Saved data entries
########

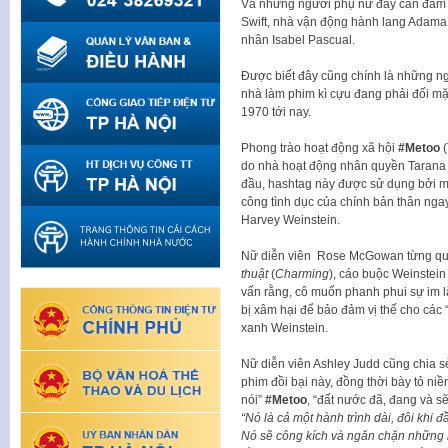
Và những người phụ nữ đầy can đảm đó 
Swift, nhà vận động hành lang Adama 
nhân Isabel Pascual.
Được biết đây cũng chính là những n
nhà làm phim kì cựu đang phải đối mặ
1970 tới nay.
Phong trào hoạt động xã hội
#Metoo
(
do nhà hoạt động nhân quyền Tarana 
đầu, hashtag này được sử dụng bởi một
công tình dục của chính bản thân nga
Harvey Weinstein.
Nữ diễn viên Rose McGowan từng que
thuật
(
Charming
), cáo buộc Weinstein
vấn rằng, cô muốn phanh phui sự im 
bị xâm hại để bảo đảm vị thế cho các 
xanh Weinstein.
Nữ diễn viên Ashley Judd cũng chia s
phim đồi bại này, đồng thời bày tỏ niề
nói”
#Metoo
, “đất nước đã, đang và s
“Nó là cả một hành trình dài, đôi khi đ
Nó sẽ công kích và ngăn chặn những k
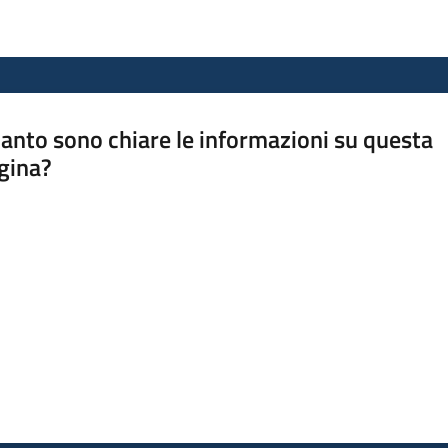
anto sono chiare le informazioni su questa
gina?
a da 1 a 5 stelle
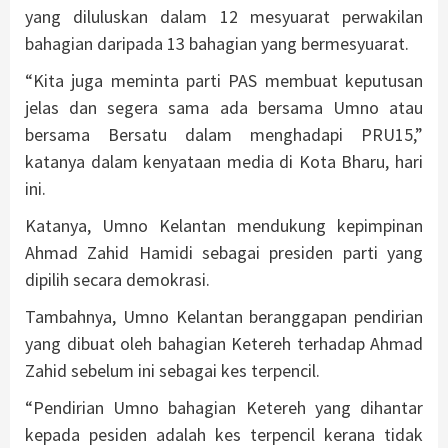
yang diluluskan dalam 12 mesyuarat perwakilan
bahagian daripada 13 bahagian yang bermesyuarat.
“Kita juga meminta parti PAS membuat keputusan
jelas dan segera sama ada bersama Umno atau
bersama Bersatu dalam menghadapi PRU15,”
katanya dalam kenyataan media di Kota Bharu, hari
ini.
Katanya, Umno Kelantan mendukung kepimpinan
Ahmad Zahid Hamidi sebagai presiden parti yang
dipilih secara demokrasi.
Tambahnya, Umno Kelantan beranggapan pendirian
yang dibuat oleh bahagian Ketereh terhadap Ahmad
Zahid sebelum ini sebagai kes terpencil.
“Pendirian Umno bahagian Ketereh yang dihantar
kepada pesiden adalah kes terpencil kerana tidak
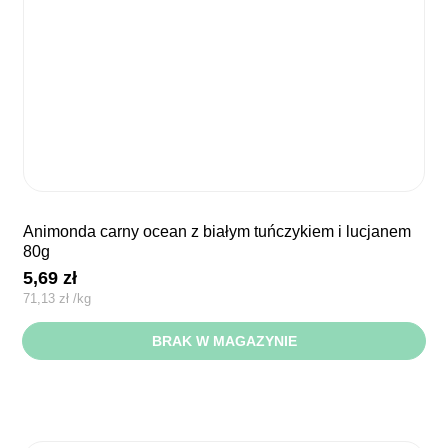
animonda carny ocean z białym tuńczykiem i lucjanem
80g
5,69
zł
71,13
zł
/
kg
BRAK W MAGAZYNIE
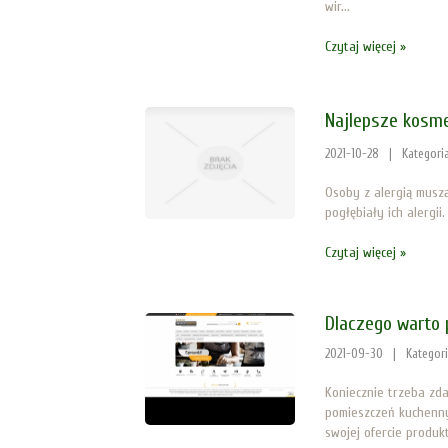
wir...
Czytaj więcej »
Najlepsze kosme
2021-10-28
|
Kategori
Osoby z alergią muszą
pogłębiały ich alergii
Czytaj więcej »
Dlaczego warto 
2021-09-30
|
Kategor
Koniecznie trzeba zda
pomieszczeń kuchenny
swojej ofercie produk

########

> **REQUIRED WORK**: Filter the entries above and copy only the lines that hold "chính".

> **COMPLETED EXERCISE**:
Được biết đây cũng chính là những n
công tình dục của chính bản thân nga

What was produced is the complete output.